MasterCard is the second largest payment network in the world, operating in 210 countries and supporting more than 2 billion cards across its network. MasterCard’s growth outlook is underpinned by the secular shift to electronic payments and away from cash, particularly in emerging markets where MasterCard has significant presence. These structural growth drivers combined with increasing margins and high cash flow generation (allowing for substantial share buybacks) supports a strong growth outlook over the medium to long term.
PayPal is a technology-enabled provider of payment solutions, enjoying relationships with over 10 million merchants and 169 million consumers spanning the globe. The company is most well-known for its online payments technology where consumers can purchase online using their PayPal account in a way that is highly secure and doesn’t require sending credit card details over the internet.
Tyler Technologies is the leading provider of software to the local government sector in the US. Despite being the industry leader, Tyler only has 13% market share and we see continued market share gains and margin expansion over the long term. Tyler has a longstanding management team and a great track record, having grown revenue by c.15% per annum and earnings per share by over 20% per annum over the last decade. We see Tyler delivering mid-teens earnings growth over an extended period, with the potential for upside from a faster than expected shift of clients to Tyler’s hosted software offering.

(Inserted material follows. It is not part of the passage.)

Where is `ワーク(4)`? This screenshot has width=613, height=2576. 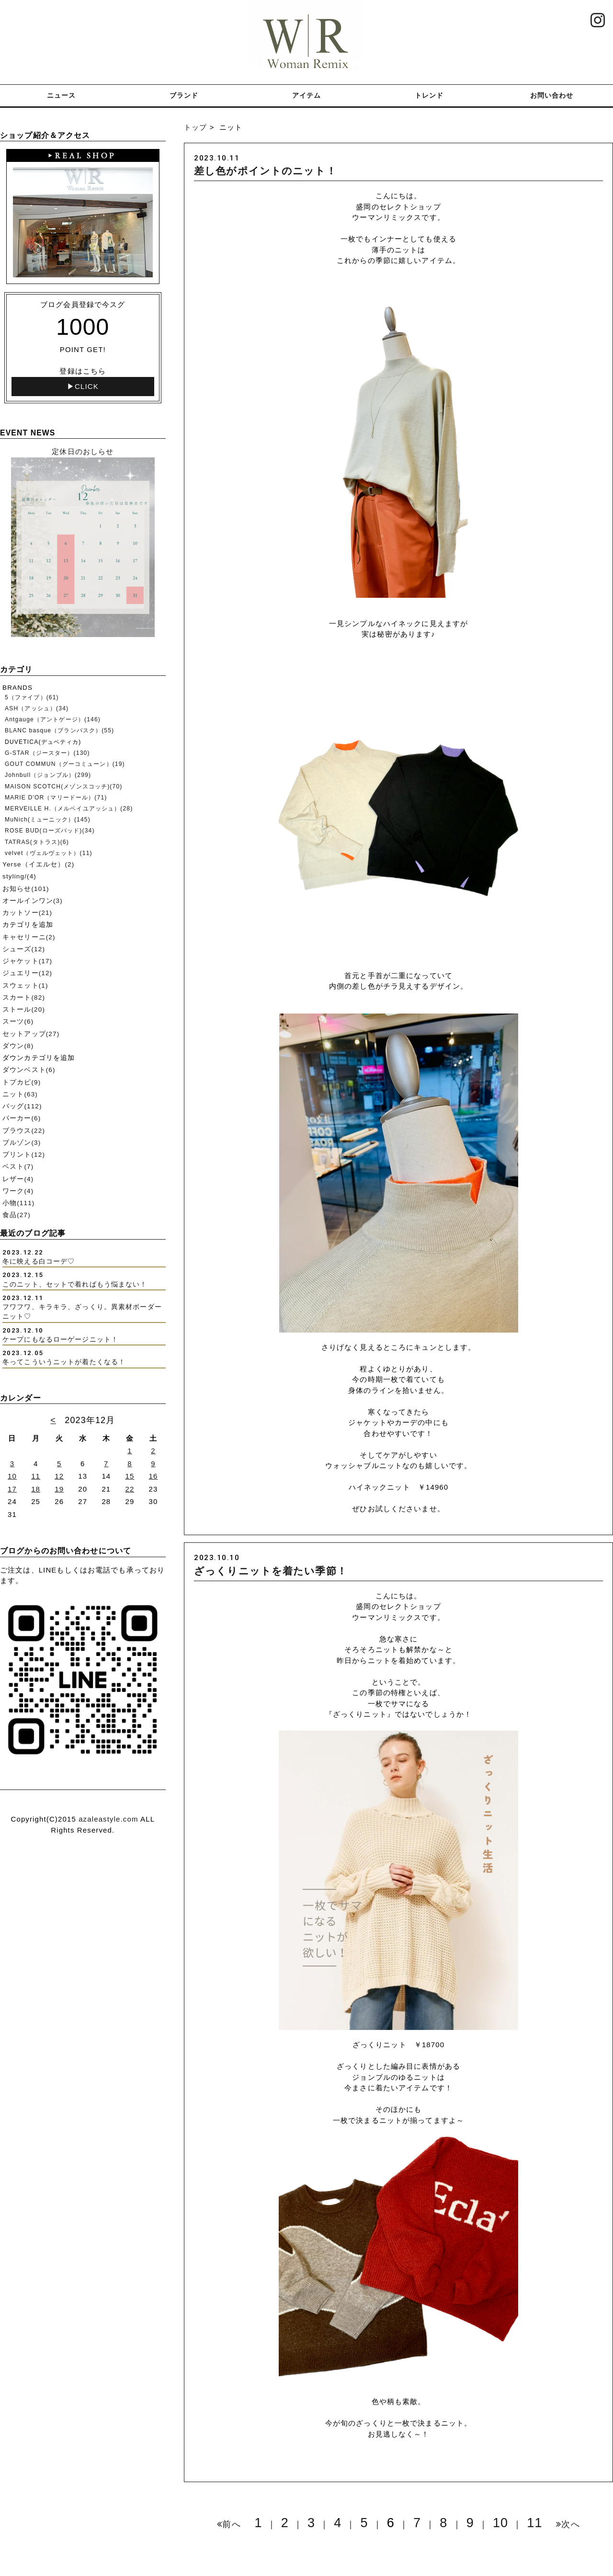 ワーク(4) is located at coordinates (18, 1191).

United Parcel Service (UPS) is the world’s largest package delivery company and operates in over 220 countries and territories with its fleet of 100,000 ground vehicles and 530 aircraft. The market dynamics of the global freight industry are compelling, with high barriers to entry given the need for a large international network and delivery route density to be competitive. In addition to the strength of their business model, UPS are set to benefit from the growth in ecommerce activity and increasing cross-border trade volumes in Asia and Europe.
Zoetis a leader in the animal health space (both livestock and companion animal) – an industry with some attractive attributes. Zoetis has strong moats built around IP, brand and a large direct sales force giving them access to key decision makers (including veterinarians) and end-users. The growth runway is underpinned by a couple of secular growth drivers – increased global protein requirements and increased pet ownership and ‘humanisation’ of pets.